According to DHS, 72,000 individuals hold TPS under Honduras’s designation and 7,000 under Nicaragua’s designation. Termination of the TPS designation for both countries will become effective on September 8, 2025. Legal challenges to these most recent terminations have already been filed. W. First Born and Ashley Urquijo have the details.
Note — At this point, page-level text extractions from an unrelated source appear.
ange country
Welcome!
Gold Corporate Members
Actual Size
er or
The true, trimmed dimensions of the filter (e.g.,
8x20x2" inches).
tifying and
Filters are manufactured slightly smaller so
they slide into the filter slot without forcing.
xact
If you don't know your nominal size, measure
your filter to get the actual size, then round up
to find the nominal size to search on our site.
Biometrics Rule Coming Soon? U.S. Customs and Border Protection (CBP), which is under the aegis of DHS, sent to the Office of Information and Regulatory Affairs (OIRA) an interim final rule entitled “Collection of Biometric Data From Aliens Upon Entry To and Exit From the United States.” The effort resuscitates a proposal issued in November 2020 during the first Trump administration, which would have amended existing regulations to permit DHS to collect biometrics from aliens entering or departing the country. The proposal was never finalized and was withdrawn by the Biden administration in 2021.
Proceeding under this fashion means that upon completion of OIRA review, CBP can skip the notice-and-comment process and immediately publish a final rule (it also likely provides additional grounds for potential legal challenges). As the Buzz discussed several months ago, the administration takes the position that efforts “to control the status, entry, and exit of people … across the borders of the United States, constitute a foreign affairs function of the United States under the Administrative Procedure Act,” which provides an exception to the traditional notice-and-comment rulemaking protocols.
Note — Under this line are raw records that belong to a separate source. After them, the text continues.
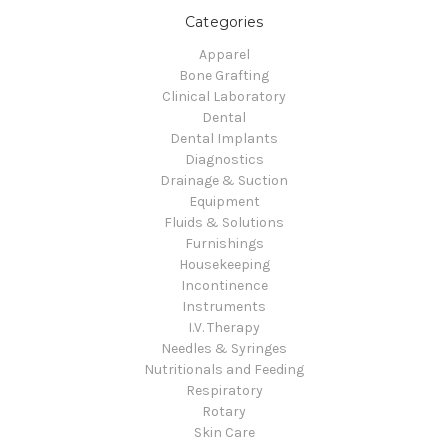
Categories
Apparel
Bone Grafting
Clinical Laboratory
Dental
Dental Implants
Diagnostics
Drainage & Suction
Equipment
Fluids & Solutions
Furnishings
Housekeeping
Incontinence
Instruments
I.V. Therapy
Needles & Syringes
Nutritionals and Feeding
Respiratory
Rotary
Skin Care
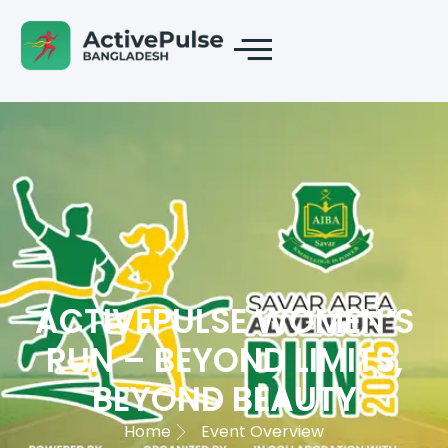
ACTIVEPULSE WOMEN’S
RUN – BEYOND LIMITS,
BEYOND BEAUTY
Home
Event Overview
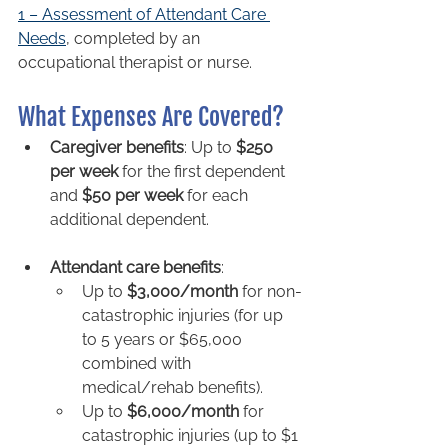
1 – Assessment of Attendant Care 
Needs
, completed by an 
occupational therapist or nurse.
What Expenses Are Covered?
Caregiver benefits
: Up to 
$250 
per week
 for the first dependent 
and 
$50 per week
 for each 
additional dependent.
Attendant care benefits
: 
Up to 
$3,000/month
 for non-
catastrophic injuries (for up 
to 5 years or $65,000 
combined with 
medical/rehab benefits).
Up to 
$6,000/month
 for 
catastrophic injuries (up to $1 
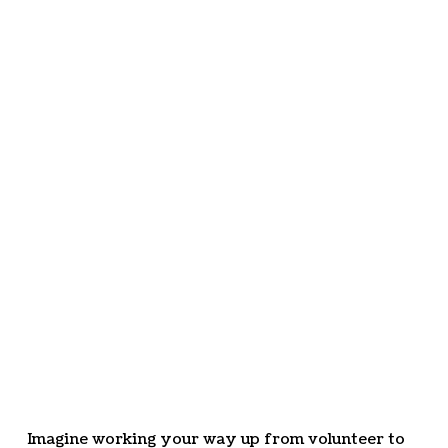
Imagine working your way up from volunteer to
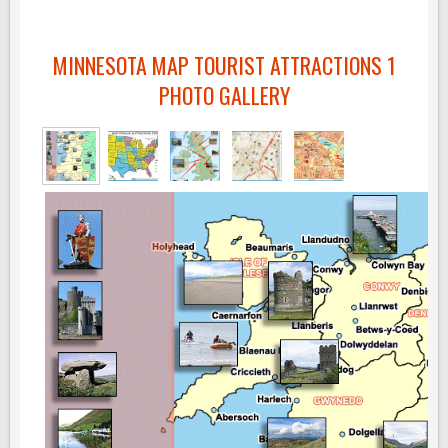
MINNESOTA MAP TOURIST ATTRACTIONS 1
PHOTO GALLERY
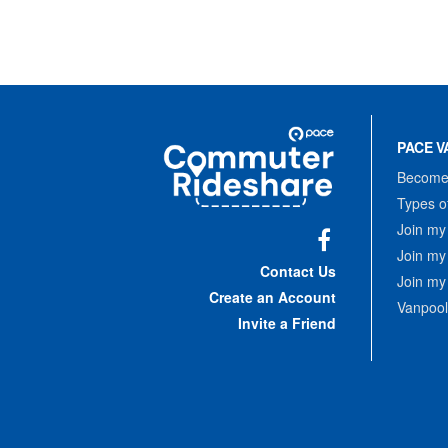
Site
Pace
Navigation
PACE V
Commuter
Rideshare
Become 
Types o
Join my
Join my
Facebook
Contact Us
Join my
Create an Account
Vanpool
Invite a Friend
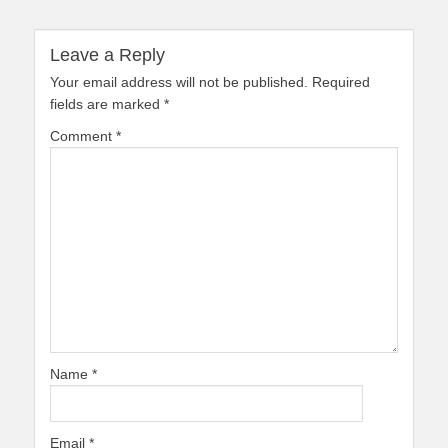
Leave a Reply
Your email address will not be published.
Required
fields are marked
*
Comment
*
Name
*
Email
*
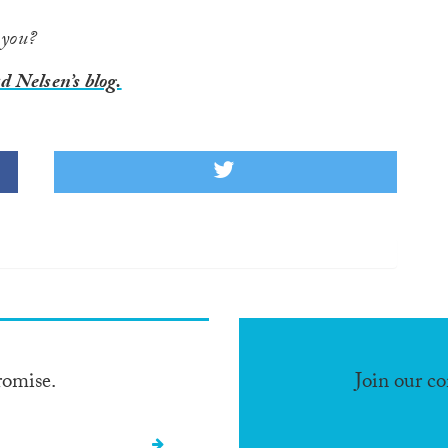
 you?
 Nelsen’s blog.
romise.
Join our c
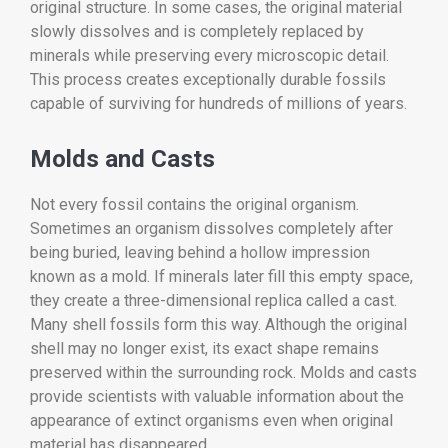
original structure. In some cases, the original material
slowly dissolves and is completely replaced by
minerals while preserving every microscopic detail.
This process creates exceptionally durable fossils
capable of surviving for hundreds of millions of years.
Molds and Casts
Not every fossil contains the original organism.
Sometimes an organism dissolves completely after
being buried, leaving behind a hollow impression
known as a mold. If minerals later fill this empty space,
they create a three-dimensional replica called a cast.
Many shell fossils form this way. Although the original
shell may no longer exist, its exact shape remains
preserved within the surrounding rock. Molds and casts
provide scientists with valuable information about the
appearance of extinct organisms even when original
material has disappeared.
Employee Rights Act Reintroduced. Representative Rick W. Allen (R-GA), who chairs the House Education and Workforce Committee’s Subcommittee on Health, Employment, Labor, and Pensions, has introduced the Employee Rights Act of 2025. We’ve seen this bill before, but this time it has been updated to add provisions that would:
- explicitly amend the NLRA to ensure that employers can maintain workplaces that are free from harassment;
- make it an unfair labor practice to include diversity, equity, and inclusion (DEI) provisions in a collective bargaining agreement (CBA);
- prohibit “[a]ny employee who does not have lawful [immigration] status” “and who is a member of a labor organization” from voting in union elections; and
- clarify that violence undertaken in pursuit of a labor dispute or objective is a federal crime.
To Coin a Phrase. Seventy years ago today, President Dwight D. Eisenhower signed into law H.R. 619, which requires the phrase “In God We Trust” to be inscribed on all U.S. currency. The bill was introduced in the House by Charles E. Bennett, a Democrat from Florida. (Bennett served in the House from 1949 to 1993, the longest-serving member from Florida in either the House or Senate.) Besides the obvious religious connotation, Bennett and his supporters appealed to Cold War sentiments while promoting their bill. Readers may recall that Salmon P. Chase, while secretary of the treasury, ordered the phrase printed on certain coins, but Bennett’s legislation made the phrase applicable to all currency.